Beijing lets the charity balls roll

Thursday, 26 July, 2012, 7:16am

A token of just how much attitudes in Beijing have changed over two years are the high-profile charity events the foreign community is now free to organise.


In April 1996, 40 police stormed the Lido Hotel where about 400 people, mostly Americans, were attending a charity dinner to raise money for Chinese orphans. The police tore down the banners, writer Amy Tan could not give her speech and the Philip Hayden Foundation, the organiser, was told it was an illegal gathering.


It followed an international scandal about alleged abuses at Shanghai orphanages.
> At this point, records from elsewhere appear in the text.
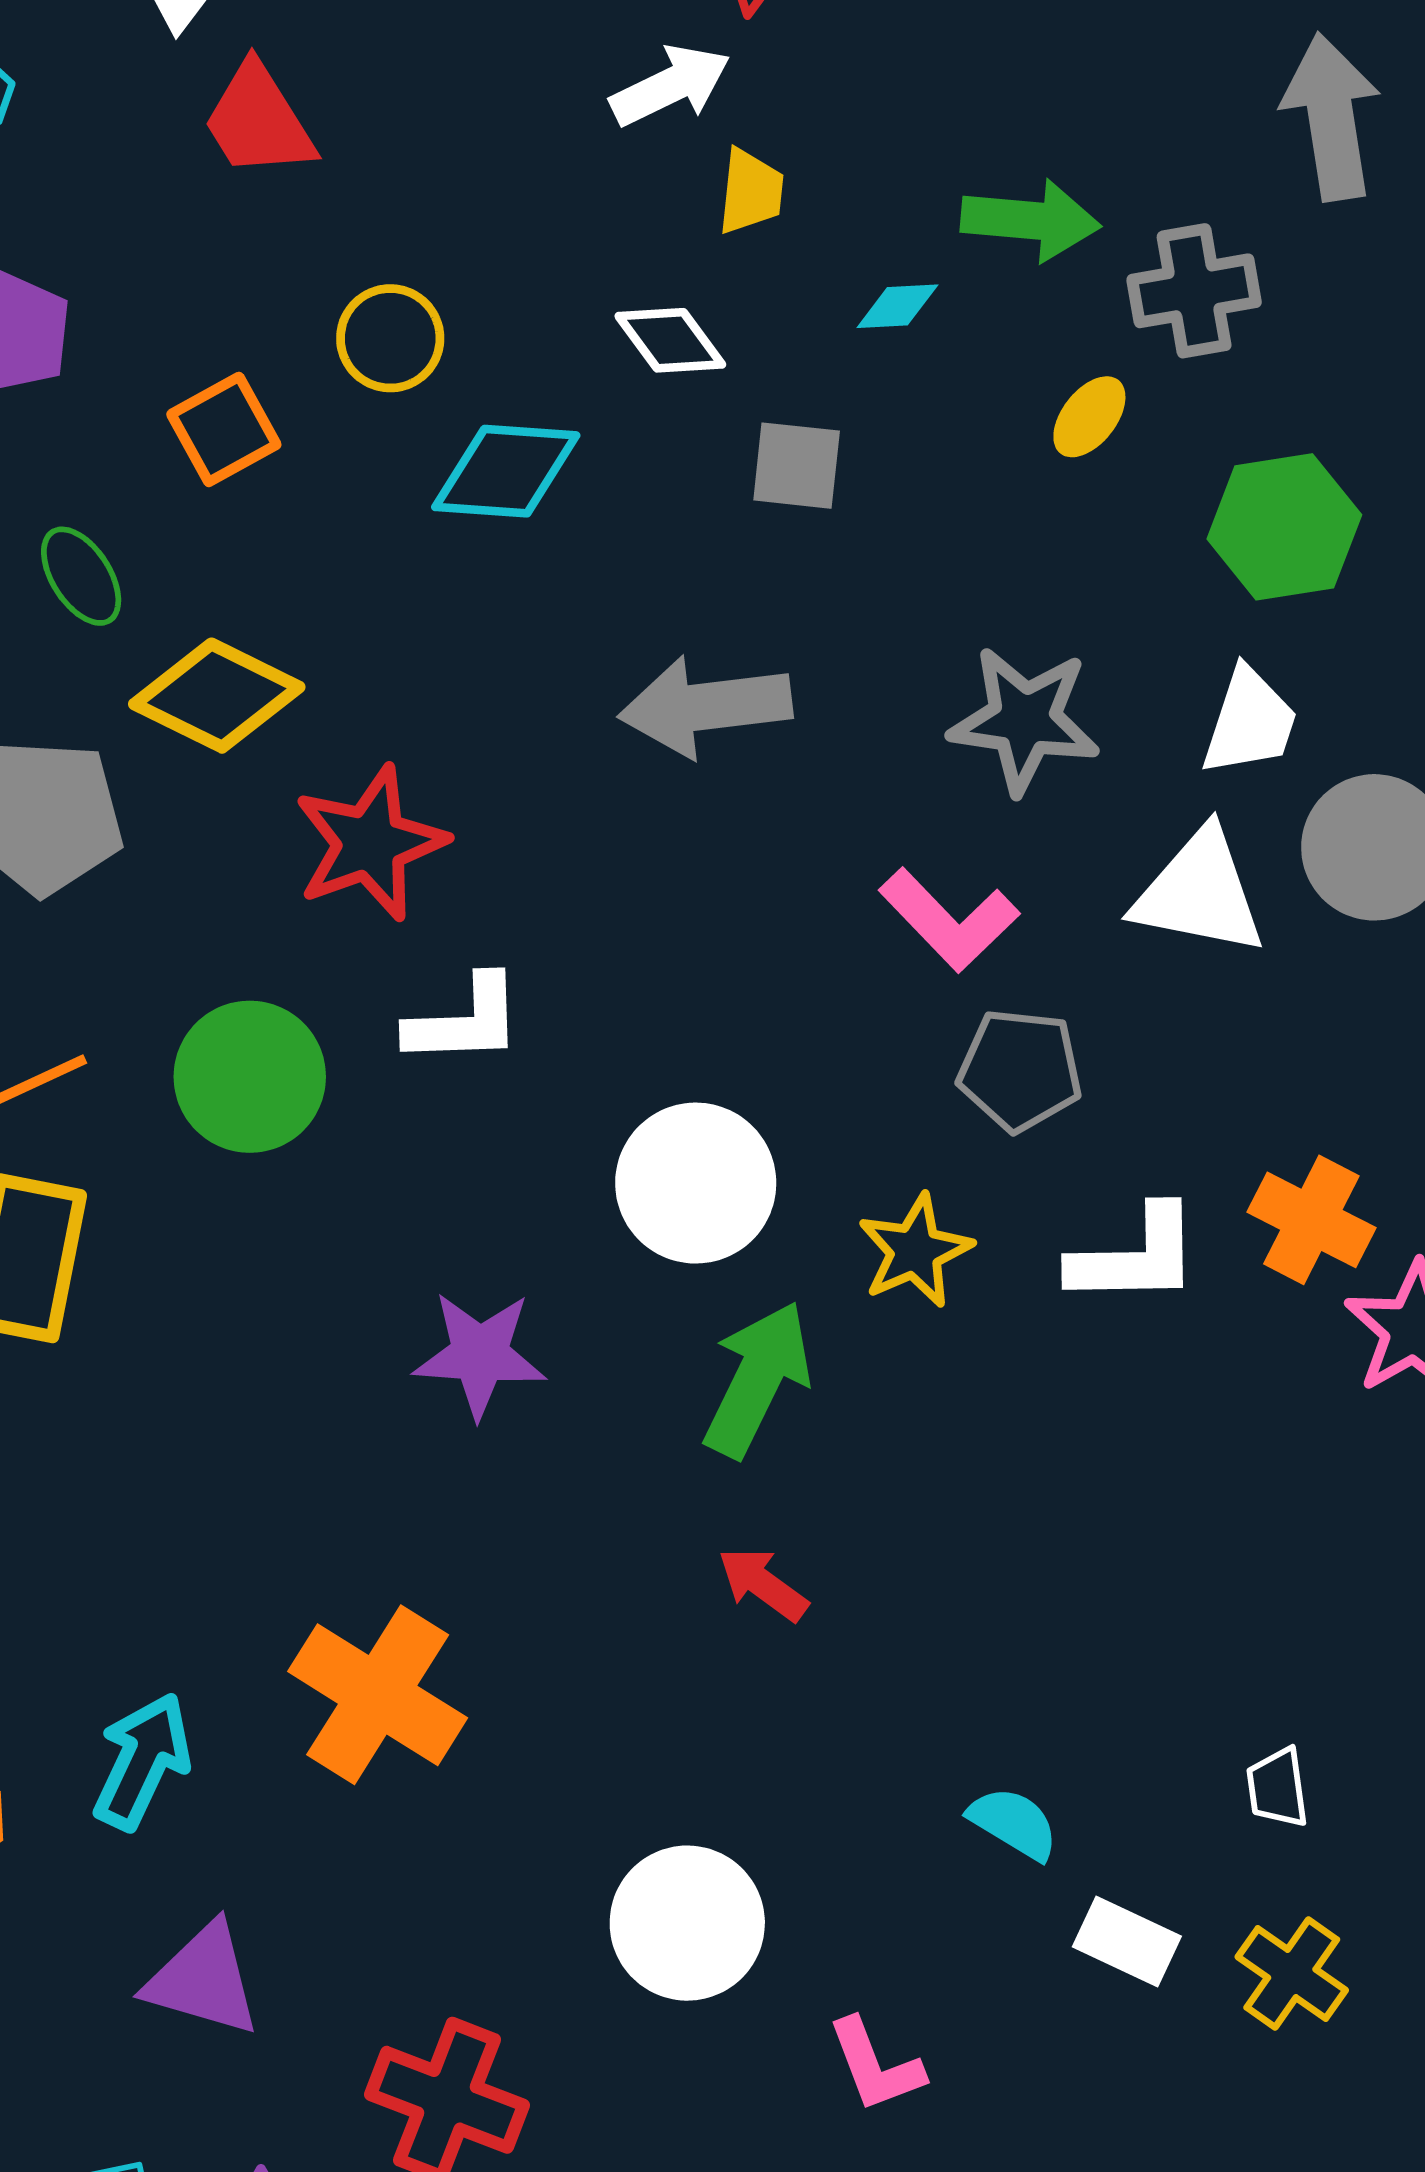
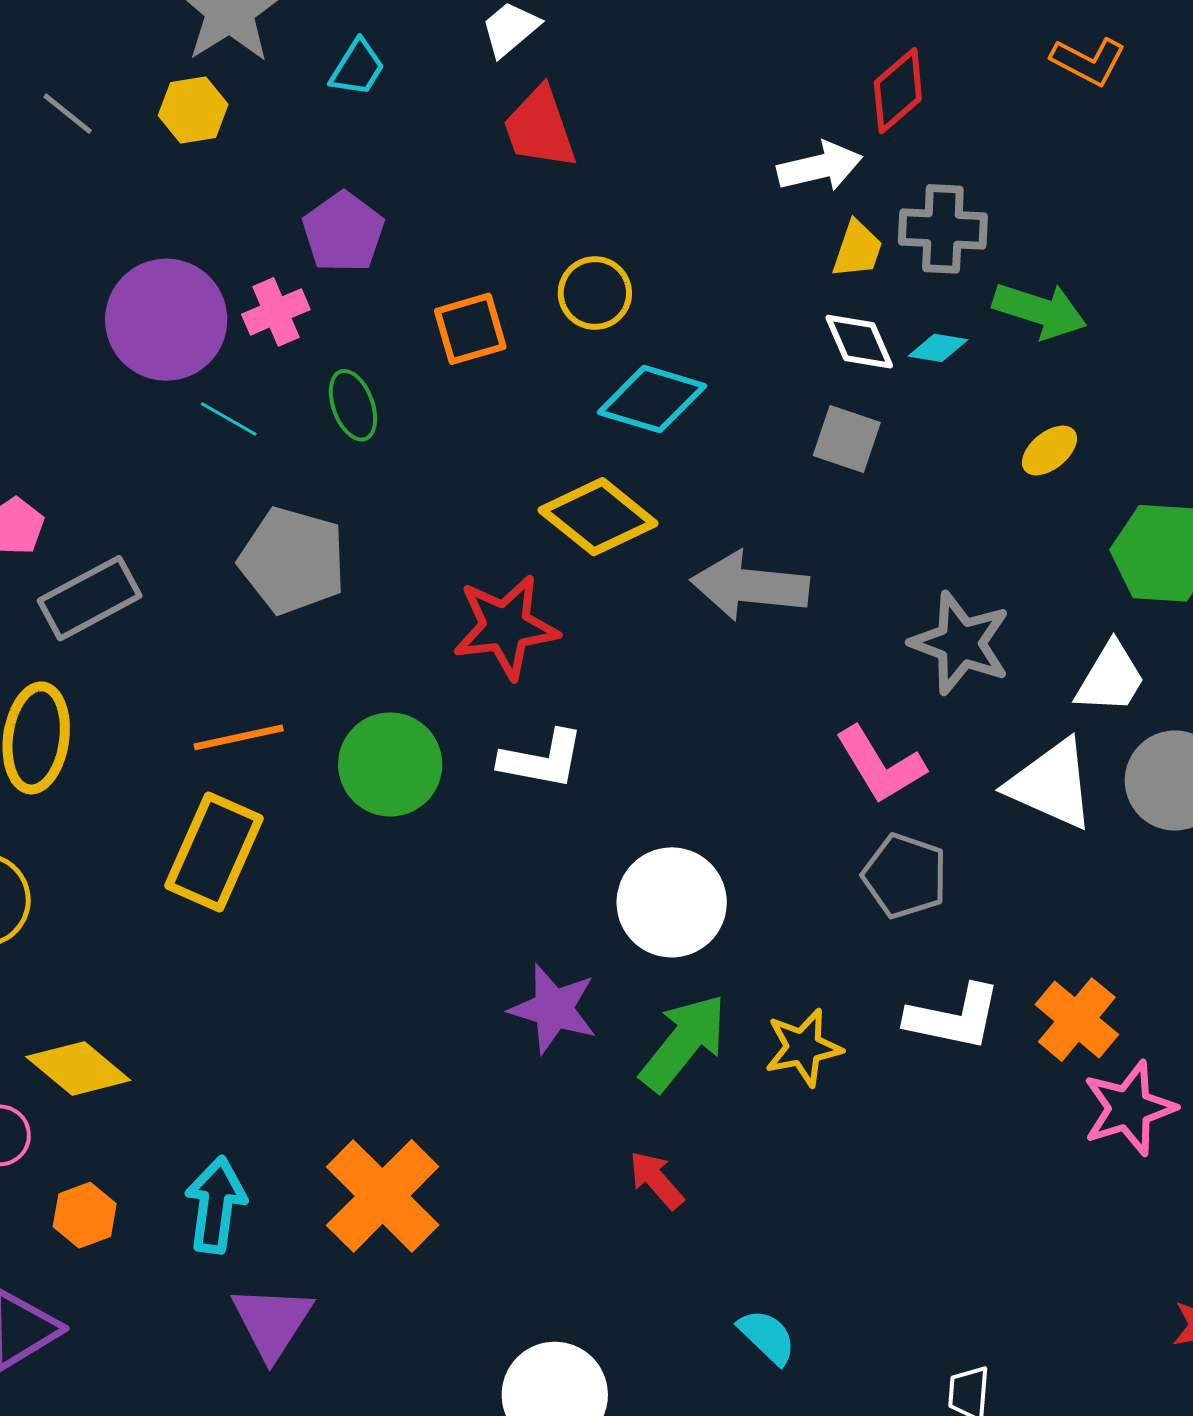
gray cross: (1194, 291) -> (943, 229), moved
white diamond: (670, 340) -> (859, 342), moved
yellow diamond: (217, 696) -> (598, 517), moved
yellow star: (915, 1251) -> (803, 1047), moved
purple star: (480, 1355) -> (553, 1009), moved
cyan arrow: (142, 1761) -> (216, 1205), turned -30
cyan semicircle: (1014, 1823) -> (767, 1337), moved
purple triangle: (203, 1980) -> (272, 1322), moved, turned 34

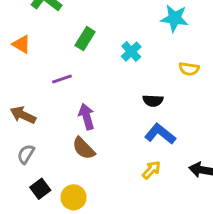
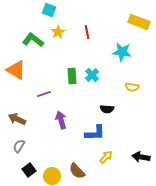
green rectangle: (85, 39) -> (72, 76), moved, turned -35
orange triangle: (22, 44) -> (16, 70), size x1.5
blue L-shape: (160, 134) -> (95, 133), moved, turned 140
brown semicircle: (84, 148) -> (77, 171), moved

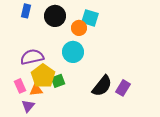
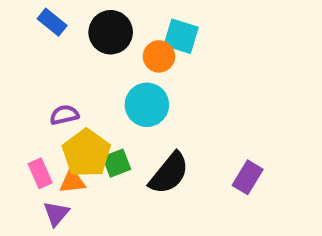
blue rectangle: (26, 11) -> (52, 22), turned -64
purple semicircle: (32, 57) -> (64, 115), size x0.6
black semicircle: (102, 86) -> (169, 173), moved

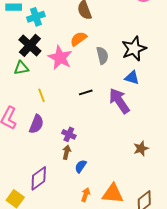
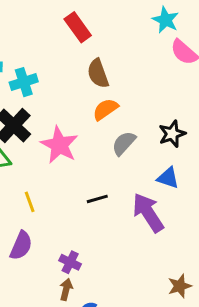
orange semicircle: (78, 39) -> (105, 109), moved
black star: (134, 49) -> (172, 134), size x0.7
gray semicircle: (102, 56) -> (124, 143), turned -126

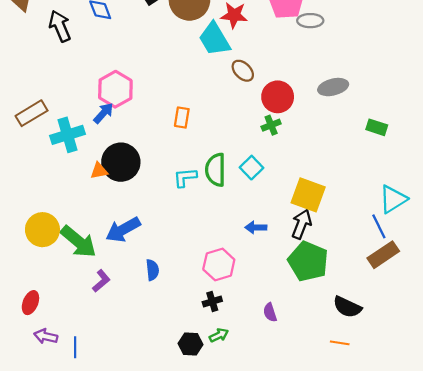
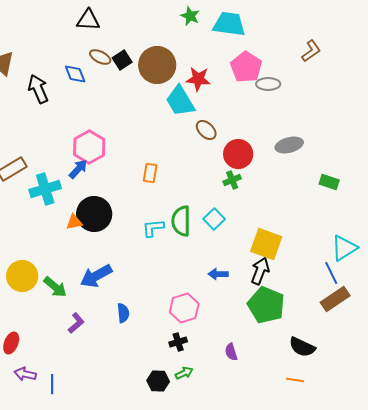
green arrow: (78, 242) -> (55, 287), size x0.7

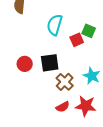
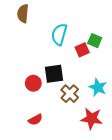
red circle: (25, 64) -> (33, 83), moved
red semicircle: (63, 107) -> (35, 120), moved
The mood in China was so xenophobic the Foreign Ministry sternly rebuked the charity for not being registered and obtaining the prior consent of the police before holding the dinner.


This year China is encouraging the world to focus on the plight of its flood victims to the extent that everyone seems to want to help. Even otherwise low-profile groups like the wives of Arab ambassadors are helping out. On Sunday they organised a charity dinner at the Kempinski Hotel for the disabled victims of the floods attended by the wife of Qian Qichen, China's former foreign minister.


Handicapped children performed and women in veils danced for the guests. Airlines gave away tickets for raffles and guests stuffed money into boxes left around the dining tables.


Many other foreign embassies and foreign schools have been thinking of ways to raise contributions from staff and pupils.


The Swiss Embassy even released a benefit CD: Village In The Floods. Swiss commercial counsellor Arthur Mattli, a talented pianist, wrote the music together with renowned pipa player Yang Jing.


The CD was launched at a reception in the Great Wall Hotel attended by Mrs Sun Baiqiu, vice-president of the Chinese Red Cross Society, and the money raised is going to the Red Cross.


Big foreign investors, individual governments and international bodies have all been keen to show how the outside world can help China with its problems.


This weekend European Commission president Jacques Santer will tour Hubei province, which was badly hit by the floods. The European Union has donated US$1.79 million (HK$13.8 million) to non-governmental organisations like the Red Cross Foundation and Medecins Sans Frontieres.


United Nations organisations are also pitching in. The United Nations Development Programme has launched an appeal for US$139 million to help the flood victims rebuild their homes, schools and hospitals.


And - much to the surprise of some diplomats - the World Food Programme has asked for US$87 million for flood relief supplies.


'I don't know why the Chinese want this grain as they keep saying they have record grain stocks?' said one US diplomat.


The US Government is considering contributing more than US$25 million worth of food as a surplus is pushing down domestic prices. Australia, which has already contributed to Red Cross flood relief, is also donating A$1 million (HK$4.77 million) to the World Food Programme appeal.


Now that China is no longer so touchy about accepting the help of foreigners, it is not just governments that are profiting from this new open door.


This month the International Fund for Animal Welfare and the Animals Asia Foundation even dispatched 'Dr Dogs' to visit a group of handicapped children at a special education centre in Beijing. Dogs, which are more or less banned in the capital, were taken in to meet the children as a form of therapy. So far the dogs have not been arrested.